Among the lines of the material, copy those that hold the string "BARILOCHENSE".
▬▬▬
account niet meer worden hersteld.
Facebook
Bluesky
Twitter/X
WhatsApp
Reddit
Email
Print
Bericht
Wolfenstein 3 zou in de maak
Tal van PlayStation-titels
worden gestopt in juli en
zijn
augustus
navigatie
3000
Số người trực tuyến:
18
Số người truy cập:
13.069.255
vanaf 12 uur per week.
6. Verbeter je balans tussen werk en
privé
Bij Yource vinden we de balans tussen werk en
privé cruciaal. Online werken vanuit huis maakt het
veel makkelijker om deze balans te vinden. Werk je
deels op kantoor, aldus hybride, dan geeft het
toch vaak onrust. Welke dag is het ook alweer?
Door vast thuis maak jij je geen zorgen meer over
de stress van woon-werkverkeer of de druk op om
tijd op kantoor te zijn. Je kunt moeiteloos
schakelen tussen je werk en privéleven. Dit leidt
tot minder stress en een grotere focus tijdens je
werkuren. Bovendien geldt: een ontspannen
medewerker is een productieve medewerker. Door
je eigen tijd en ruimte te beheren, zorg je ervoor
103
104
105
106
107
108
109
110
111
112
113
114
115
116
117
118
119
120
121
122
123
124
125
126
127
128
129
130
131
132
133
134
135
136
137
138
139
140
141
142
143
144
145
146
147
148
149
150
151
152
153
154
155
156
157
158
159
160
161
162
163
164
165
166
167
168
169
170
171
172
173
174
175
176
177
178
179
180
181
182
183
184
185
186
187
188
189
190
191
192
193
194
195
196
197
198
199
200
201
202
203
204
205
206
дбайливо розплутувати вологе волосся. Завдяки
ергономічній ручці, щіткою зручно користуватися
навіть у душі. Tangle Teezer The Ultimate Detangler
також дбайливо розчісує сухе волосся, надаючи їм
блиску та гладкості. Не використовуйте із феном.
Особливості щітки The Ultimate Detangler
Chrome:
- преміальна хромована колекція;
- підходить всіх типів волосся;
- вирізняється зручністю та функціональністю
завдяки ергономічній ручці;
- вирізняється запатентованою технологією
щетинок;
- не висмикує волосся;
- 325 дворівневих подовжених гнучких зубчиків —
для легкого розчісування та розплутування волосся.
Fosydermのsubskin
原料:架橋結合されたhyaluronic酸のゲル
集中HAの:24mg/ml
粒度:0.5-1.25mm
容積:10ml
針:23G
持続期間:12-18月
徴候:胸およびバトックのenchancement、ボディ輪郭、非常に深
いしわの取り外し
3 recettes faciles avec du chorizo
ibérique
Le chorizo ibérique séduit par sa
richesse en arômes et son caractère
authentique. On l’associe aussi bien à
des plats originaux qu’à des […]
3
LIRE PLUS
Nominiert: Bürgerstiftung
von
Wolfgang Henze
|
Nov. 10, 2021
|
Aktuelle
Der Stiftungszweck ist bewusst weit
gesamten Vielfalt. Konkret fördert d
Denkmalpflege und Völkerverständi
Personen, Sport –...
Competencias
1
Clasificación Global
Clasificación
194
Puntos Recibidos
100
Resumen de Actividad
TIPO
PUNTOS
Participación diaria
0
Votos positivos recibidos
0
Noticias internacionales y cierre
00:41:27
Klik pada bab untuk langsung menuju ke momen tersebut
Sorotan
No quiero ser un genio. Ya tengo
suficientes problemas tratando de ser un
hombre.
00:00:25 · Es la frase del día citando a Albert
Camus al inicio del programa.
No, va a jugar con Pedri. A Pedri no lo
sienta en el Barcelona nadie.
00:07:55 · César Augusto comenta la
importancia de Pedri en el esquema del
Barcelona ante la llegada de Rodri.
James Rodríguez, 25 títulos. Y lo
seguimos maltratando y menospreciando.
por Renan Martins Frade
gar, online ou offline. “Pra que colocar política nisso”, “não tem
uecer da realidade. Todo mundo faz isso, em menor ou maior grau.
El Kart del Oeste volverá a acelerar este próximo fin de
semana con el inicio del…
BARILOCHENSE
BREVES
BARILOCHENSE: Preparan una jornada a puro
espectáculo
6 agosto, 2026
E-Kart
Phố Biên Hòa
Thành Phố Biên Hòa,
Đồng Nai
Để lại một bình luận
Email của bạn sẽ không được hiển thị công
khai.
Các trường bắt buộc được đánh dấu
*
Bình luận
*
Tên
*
▬▬▬
### Answer section
BARILOCHENSE
BARILOCHENSE: Preparan una jornada a puro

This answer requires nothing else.